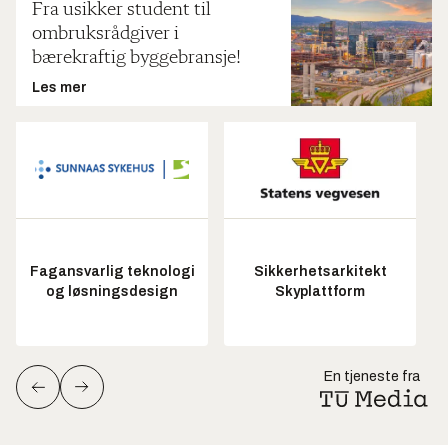
Fra usikker student til
ombruksrådgiver i
bærekraftig byggebransje!
Les mer
Fagansvarlig teknologi
Sikkerhetsarkitekt
og løsningsdesign
Skyplattform
En tjeneste fra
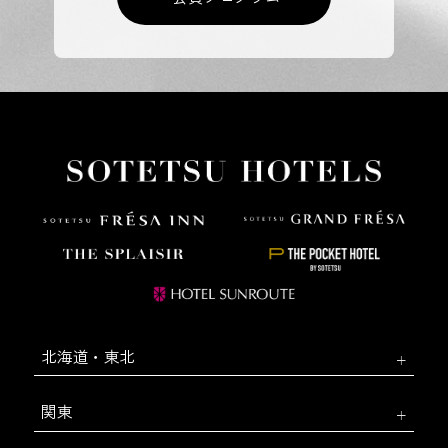
北海道・東北
関東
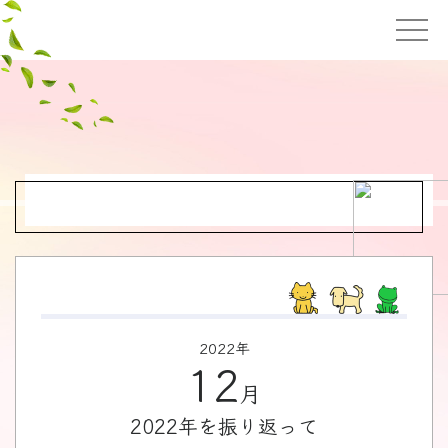
2022年
12
月
2022年を振り返って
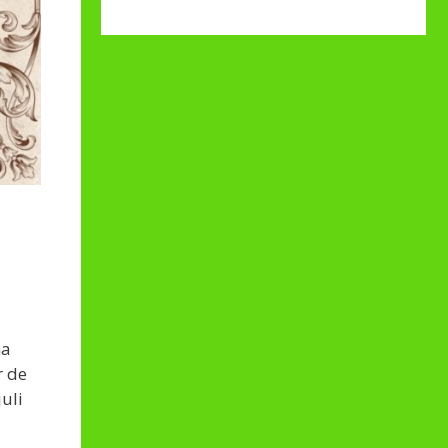
ma
r de
uli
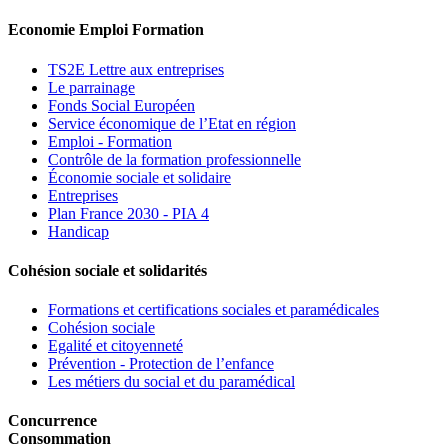
Economie Emploi Formation
TS2E Lettre aux entreprises
Le parrainage
Fonds Social Européen
Service économique de l’Etat en région
Emploi - Formation
Contrôle de la formation professionnelle
Économie sociale et solidaire
Entreprises
Plan France 2030 - PIA 4
Handicap
Cohésion sociale et solidarités
Formations et certifications sociales et paramédicales
Cohésion sociale
Egalité et citoyenneté
Prévention - Protection de l’enfance
Les métiers du social et du paramédical
Concurrence
Consommation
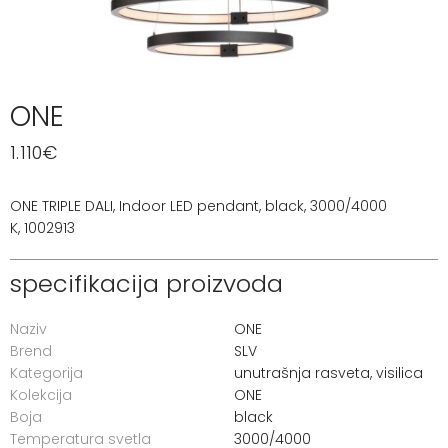
ONE
1.110
€
ONE TRIPLE DALI, Indoor LED pendant, black, 3000/4000
K, 1002913
specifikacija proizvoda
Naziv
ONE
Brend
SLV
Kategorija
unutrašnja rasveta
,
visilica
Kolekcija
ONE
Boja
black
Temperatura svetla
3000/4000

.....

### Activity
Set down every entry above again exactly, dropping each picture.

### Your solution
Fra usikker student til
ombruksrådgiver i
bærekraftig byggebransje!
Les mer
Fagansvarlig teknologi
Sikkerhetsarkitekt
og løsningsdesign
Skyplattform
En tjeneste fra
北海道・東北
関東
2022年
12
月
2022年を振り返って
ma
r de
uli
Economie Emploi Formation
TS2E Lettre aux entreprises
Le parrainage
Fonds Social Européen
Service économique de l’Etat en région
Emploi - Formation
Contrôle de la formation professionnelle
Économie sociale et solidaire
Entreprises
Plan France 2030 - PIA 4
Handicap
Cohésion sociale et solidarités
Formations et certifications sociales et paramédicales
Cohésion sociale
Egalité et citoyenneté
Prévention - Protection de l’enfance
Les métiers du social et du paramédical
Concurrence
Consommation
ONE
1.110
€
ONE TRIPLE DALI, Indoor LED pendant, black, 3000/4000
K, 1002913
specifikacija proizvoda
Naziv
ONE
Brend
SLV
Kategorija
unutrašnja rasveta
,
visilica
Kolekcija
ONE
Boja
black
Temperatura svetla
3000/4000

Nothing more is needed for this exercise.